Work Advance is delighted to support the Chatham House annual Future of Work conference. This will examine the megatrends reshaping the global economy and labour markets to assess how economies can sustainably transition to new patterns of skills and employment, demographic changes, and technological developments.
This conference will be held virtually and will address the organizational, policy and regulatory challenges posed by technological change across different sectors, focusing on the best ways to enhance productivity while protecting individual workers and equipping them with the necessary skills for the future. Discussions will explore key questions including:
• What have remote working measures in response to the COVID-19 pandemic revealed about the 21st century workplace and its ability to evolve and adapt?
• What is the best way to create sustainable, rewarding career pathways in the face of digitisation?
• What does work look like from place to place and for different groups of people?
• What is the scope for shaping career paths for an ageing demography of workers, and for workers facing untraditional first jobs?
• How should the transition to a system of lifelong learning be managed?
Lesley Giles is delighted to be chairing the Skills of the Future session on 13th October.

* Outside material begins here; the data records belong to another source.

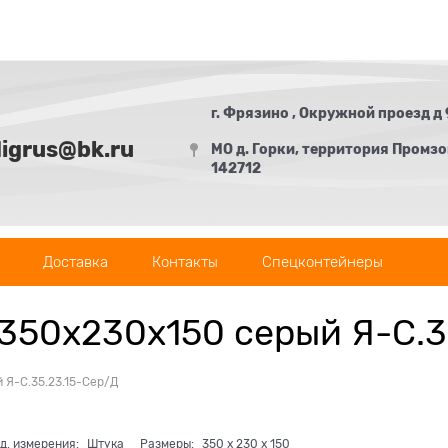
г. Фрязино , Окружной проезд д 
digrus@bk.ru
МО д. Горки, территория Промзон
142712
Доставка
Контакты
Спецконтейнеры
 350х230х150 серый Я-С.3
 Я-С.35.23.15-Сер/Д
д. измерения:
Штука
Размеры:
350
x
230
x
150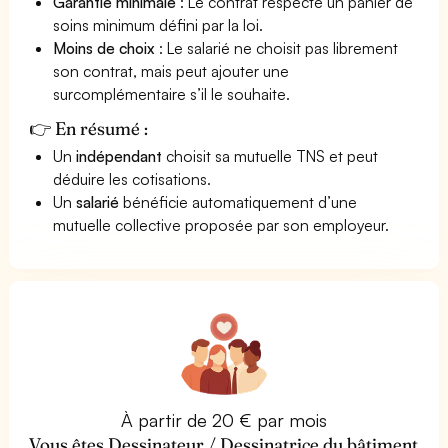
Garantie minimale
: Le contrat respecte un panier de
soins minimum défini par la loi.
Moins de choix
: Le salarié ne choisit pas librement
son contrat, mais peut ajouter une
surcomplémentaire s’il le souhaite.
👉 En résumé :
Un
indépendant
choisit sa mutuelle TNS et peut
déduire les cotisations.
Un
salarié
bénéficie automatiquement d’une
mutuelle collective proposée par son employeur.
À partir de 20 € par mois
Vous êtes Dessinateur / Dessinatrice du bâtiment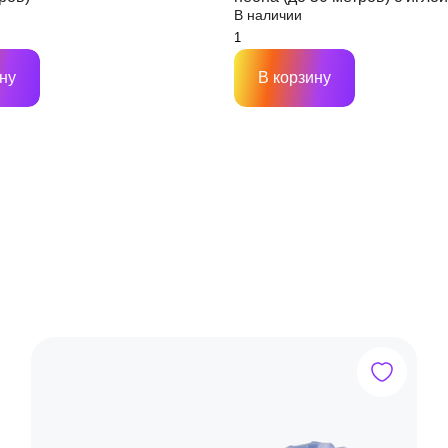
В наличии
ну
В корзину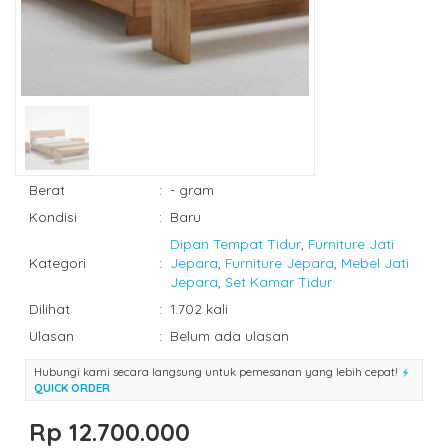
Berat
:
- gram
Kondisi
:
Baru
Dipan Tempat Tidur
,
Furniture Jati
Kategori
:
Jepara
,
Furniture Jepara
,
Mebel Jati
Jepara
,
Set Kamar Tidur
Dilihat
:
1.702 kali
Ulasan
:
Belum ada ulasan
Hubungi kami secara langsung untuk pemesanan yang lebih cepat!
QUICK ORDER
Rp 12.700.000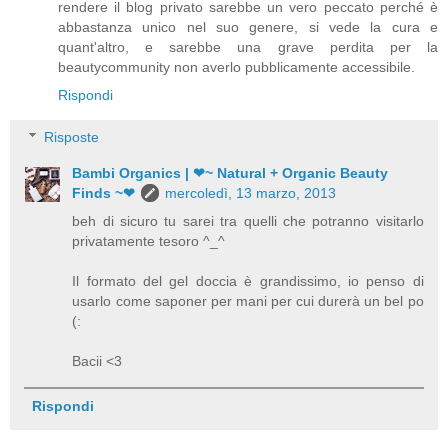
rendere il blog privato sarebbe un vero peccato perché è
abbastanza unico nel suo genere, si vede la cura e
quant'altro, e sarebbe una grave perdita per la
beautycommunity non averlo pubblicamente accessibile.
Rispondi
Risposte
Bambi Organics | ❤~ Natural + Organic Beauty
Finds ~❤
mercoledì, 13 marzo, 2013
beh di sicuro tu sarei tra quelli che potranno visitarlo
privatamente tesoro ^_^
Il formato del gel doccia è grandissimo, io penso di
usarlo come saponer per mani per cui durerà un bel po
(:
Bacii <3
Rispondi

In the context of much disruption in the economy and labour market, due to the effect of significant drivers of change, this session, will explore the future implications for skills, with a number of leading international experts. This includes contributions from:
• Jacqueline de Rojas, President, techUK
• Mark Keese, Head, Skills and Employability Division, Directorate for Employment, Labour and Social Affairs, OECD
• Jen Schramm, Senior Strategic Policy Advisor, AARP
• Sarah Bouchie, Vice President, Global Programmes, LEGO Foundation
In particular, there is an interest in how skills systems need to modernise, the opportunity for a fundamental change in the type and method of skills development, and who should assume responsibility for equipping the workforce of the future. The session will confront a number of questions, not least:
• How should the transition from front-loaded education to a system of lifelong learning be managed? Where have these types of programmes been successful?
• What are the respective roles of policymakers and employers? How can training and learning be separated from past and present employment, so that the skills are transferable across jobs and careers?
• From an employer perspective, how does the challenge of skills developments differ between sectors and types of employers, particularly those with widely distributed workforces?
• How can the attainment of digital and cognitive skills be embedded in formal and non-formal education systems?
• Which skills are likely to be the most relevant and useful for workers throughout their careers? What are the best methods for providing training in these?